Material for this task –
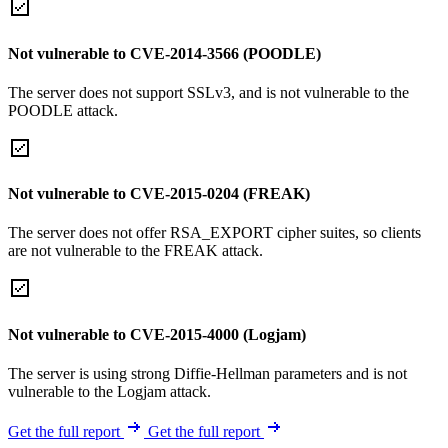
Not vulnerable to CVE-2014-3566 (POODLE)
The server does not support SSLv3, and is not vulnerable to the
POODLE attack.
Not vulnerable to CVE-2015-0204 (FREAK)
The server does not offer RSA_EXPORT cipher suites, so clients
are not vulnerable to the FREAK attack.
Not vulnerable to CVE-2015-4000 (Logjam)
The server is using strong Diffie-Hellman parameters and is not
vulnerable to the Logjam attack.
Get the full report
Get the full report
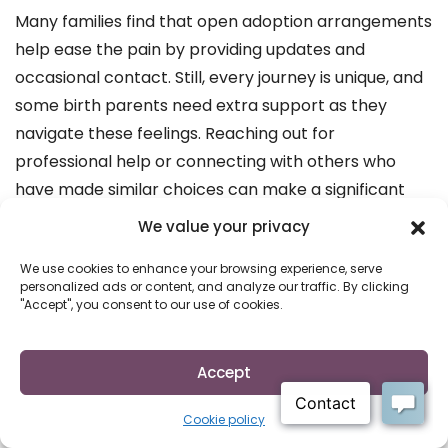
Many families find that open adoption arrangements
help ease the pain by providing updates and
occasional contact. Still, every journey is unique, and
some birth parents need extra support as they
navigate these feelings. Reaching out for
professional help or connecting with others who
have made similar choices can make a significant
difference.
We value your privacy
Real-Life Perspectives: Birth
We use cookies to enhance your browsing experience, serve
personalized ads or content, and analyze our traffic. By clicking
Parents and Adoptive Families
"Accept", you consent to our use of cookies.
Hearing from those who have experienced giving up
for adoption firsthand can be powerful. Birth
Accept
mothers often describe a profound mix of emotions
—sadness, relief, hope, and eventually, acceptance.
Cookie policy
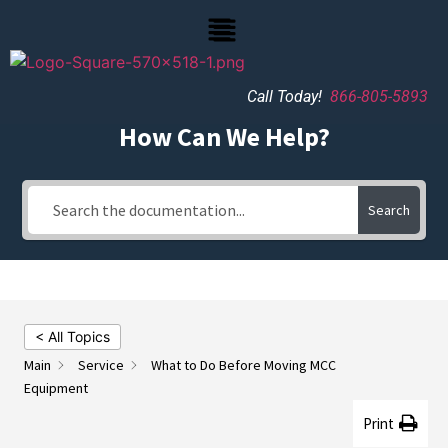
Call Today!
866-805-5893
How Can We Help?
Search
< All Topics
Main
Service
What to Do Before Moving MCC
Equipment
Print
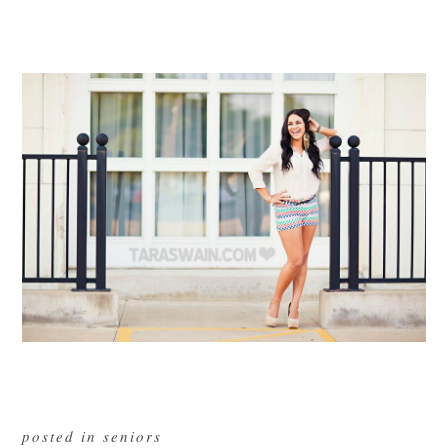
posted in
seniors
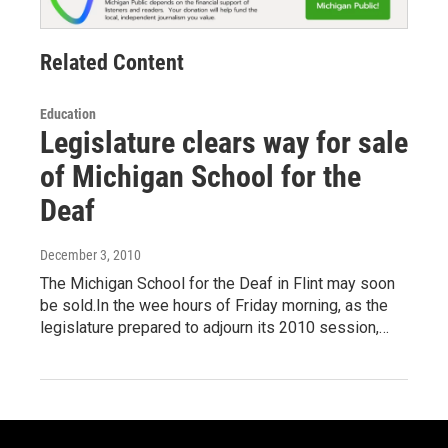
Related Content
Education
Legislature clears way for sale
of Michigan School for the
Deaf
December 3, 2010
The Michigan School for the Deaf in Flint may soon
be sold.In the wee hours of Friday morning, as the
legislature prepared to adjourn its 2010 session,…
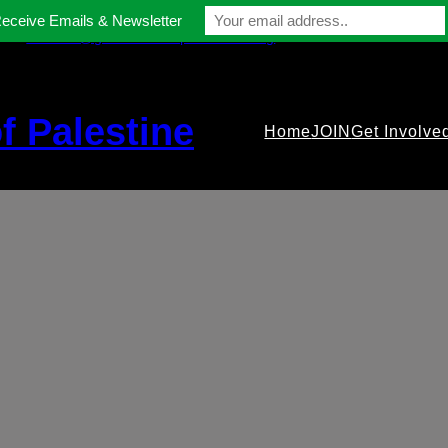
Receive Emails & Newsletter
contact@gmfriendsofpalestine.org
f Palestine
Home
JOIN
Get Involve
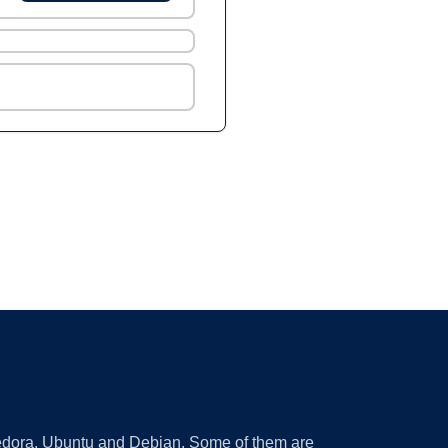
 Fedora, Ubuntu and Debian. Some of them are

Task description – Say how many lines in the preceding material hold the word "Michigan"; nothing else belongs in the reply.

Solved exercise – 2